Supposer qu'il s'agissait d'une consultation multidisciplinaire sur l'obésité au sein des centres de santé était étrange, car cela revenait à dire à un patient qui est ici avec moi aujourd'hui : "Je suis votre médecin de famille, parlons du diabète, parlons de l'hypertension, du cholestérol, de l'arthrose, mais de l'obésité, allez à la consultation d'un collègue demain, ou dans une semaine, parce que je ne peux pas vous voir"", a expliqué Nuno Jacinto.
Avec cette stratégie, les patients sont "découpés en tranches" : "Nous suivons maintenant cette voie pour l'obésité, puis nous suivons une voie pour le diabète, une voie pour l'hypertension, mais nous oublions que la personne est la même", a-t-il ajouté.
Il estime qu'il est absurde que le médecin de famille ne puisse pas prescrire ces médicaments, expliquant qu'ils sont identiques à ceux du diabète, qu'ils prescrivent aujourd'hui : "Le fameux cliché du patient au centre du parcours et des soins n'existe pas.
"Si c'est une question financière, alors partons du principe, en tant qu'État, que nous n'avons pas l'argent pour traiter tous les obèses et que nous ne traiterons que les cas les plus sévères (...).
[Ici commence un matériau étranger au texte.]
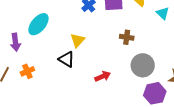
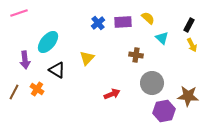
cyan triangle: (163, 13) -> (162, 38), moved
black triangle: (67, 59) -> (57, 70), moved
orange cross: (27, 71) -> (37, 89), turned -32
Nous ne pouvons pas avoir recours à des subterfuges", a-t-il déclaré.
L'impact financier
Selon l'analyse de l'impact budgétaire du ticket modérateur pour les médicaments de traitement de l'obésité réalisée par Infarmed, l'Etat dépenserait au minimum entre 194,8 et 954,4 millions d'euros pour le ticket modérateur de ces médicaments pendant deux ans pour les 170.405 patients qui répondent aux critères définis dans la PCIPO pour accéder aux médicaments.
Ces chiffres prennent en compte des contributions comprises entre 15 % et 90 %, la valeur la plus élevée représentant près de la moitié du total dépensé par le SUS (système de santé publique portugais) pour les médicaments entre janvier et septembre de cette année (2 381,4 millions d'euros).
Dans les critères de prescription indiqués, Infarmed signale les médecins des unités de soins hospitaliers appartenant aux équipes multidisciplinaires de l'obésité (EMO) du Service national de santé, en référence au PCIPO (Programme de contrôle de l'obésité et du syndrome métabolique).
Dans son étude, Infarmed a analysé les coûts de la coparticipation tant dans ce scénario - utilisateurs répondant aux critères du PCIPO (entre 170 405 et 180 880) - que dans le cas de la population adulte estimée (entre 25 et 74 ans) souffrant d'obésité, qui atteint 2 008 386 personnes, selon l'Enquête nationale de santé avec examen physique(INSEF).
Si le co-paiement incluait les plus de deux millions d'adultes obèses estimés au Portugal, le coût du co-paiement de ces médicaments - en considérant deux années de traitement avec tous les patients commençant en même temps - pourrait se situer entre 2,296 millions d'euros et 11,248 millions d'euros, soit presque cinq fois plus que ce que le Service national de santé (SNS) a dépensé en médicaments entre janvier et septembre de cette année (2,3814 millions d'euros).